Amy Shellhart: For the most part, with the move to electronic medical records, paper documentation has resulted in the creation of electronic silos of data. Technical constraints, privacy concerns, as well as a lack of incentives, have contributed to the information in those silos being unavailable to anyone outside of those silos. In acute care, with Meaningful Use, there were financial incentives to develop methods of data exchange, such as direct secure messaging. However, on the post-acute care side, there have been no financial incentives, and so the development of interoperability has been driven by market demand. Because care has traditionally been paid for in a fee-for-service or episodic-based methodology, the market drive to share data across venues of care has been limited.

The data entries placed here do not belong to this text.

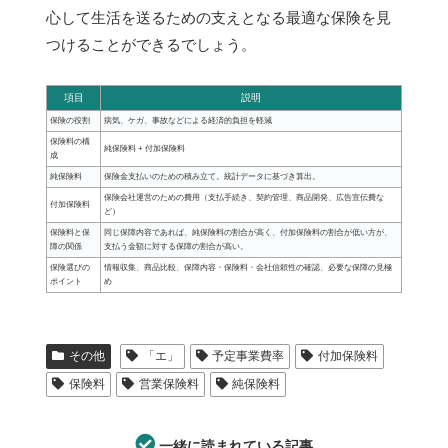
心して生活を送るための支えとなる最適な保険を見
つけることができるでしょう。
項目
説明
保険の役割
病気、ケガ、事故などによる経済的負担を軽減
保険料の構
純保険料 + 付加保険料
成
純保険料
保険金支払いのための積み立て。統計データに基づき算出。
保険会社運営のための費用（支払手続き、契約管理、商品開発、広告宣伝費な
付加保険料
ど）
保険料と保
同じ保障内容であれば、純保険料の割合が高く、付加保険料の割合が低い方が、
障の関係
支払う金額に対する保障の割合が高い。
保険選びの
情報収集、商品比較、保障内容・保険料・会社信頼性の確認、必要な保障の見極
ポイント
め
その他
「エ」
予定事業費率
付加保険料
保険料
営業保険料
純保険料
一緒に読まれている記事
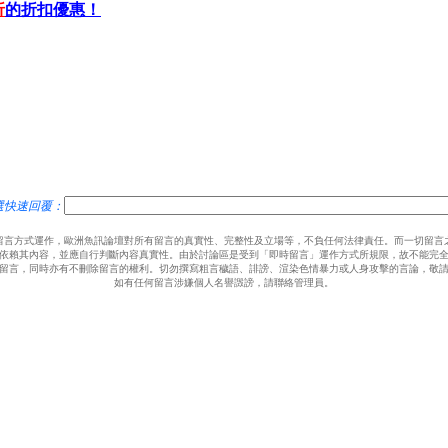
折
的折扣優惠！
選快速回覆：
留言方式運作，歐洲魚訊論壇對所有留言的真實性、完整性及立場等，不負任何法律責任。而一切留言
依賴其內容，並應自行判斷內容真實性。由於討論區是受到「即時留言」運作方式所規限，故不能完
留言，同時亦有不刪除留言的權利。切勿撰寫粗言穢語、誹謗、渲染色情暴力或人身攻擊的言論，敬
如有任何留言涉嫌個人名譽譭謗，請聯絡管理員。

HME: What’s the market demanding?

Shellhart: With more responsibility placed on providers to demonstrate value, the market is demanding a way to communicate about the patient regardless of venue of care. It’s not the venue of care that’s important; it’s the patient’s outcome that’s the common denominator. As a patient transitions from setting to setting, there needs to be a way to share information beyond the artificial walls that those silos have created, so that all providers participating in the patient’s care can support quality outcomes.

HME: What’s helping to make this more possible today?

Shellhart: The standard for sharing info used to be a point-to-point interface. I had to direct my database to talk to your database via a single pipeline. It was just us, and we had to agree on what information we would share with each other. Now there’s new technology around representational state transfer (REST)-based APIs—a way to build interfaces that allow multiple people to follow the same standards, in this case Fast Healthcare Interoperability Resources (FHIR) standards, which are very specific to health care. This allows an organization, based on their credentials, to access information on demand, bringing information out of the silos and moving them along the information highway.

HME: Where does WellSky I/O come into play?

Shellhart: WellSky I/O brings up this data through the API and, using FHIR standards, pulls them up to a higher level so they’re accessible.
HME: How does WellSky I/O then communicate with acute-care providers and their information?
Shellhart: Once there are doors on these databases (the APIs) and we have the keys to open them, with the patient’s permission, we can share information out of our network. The CommonWell Health Alliance, which WellSky is a member of, and Carequality have joined forces, representing 90% of all acute care in the U.S.

HME: How does this benefit HME providers?

Shellhart: If you’re an HME and you’re going to coordinate the right equipment, rather than faxing, you can query the network and, with the patient’s permission, find them and see their discharge instructions. We are connecting the provider to those networks directly from our application.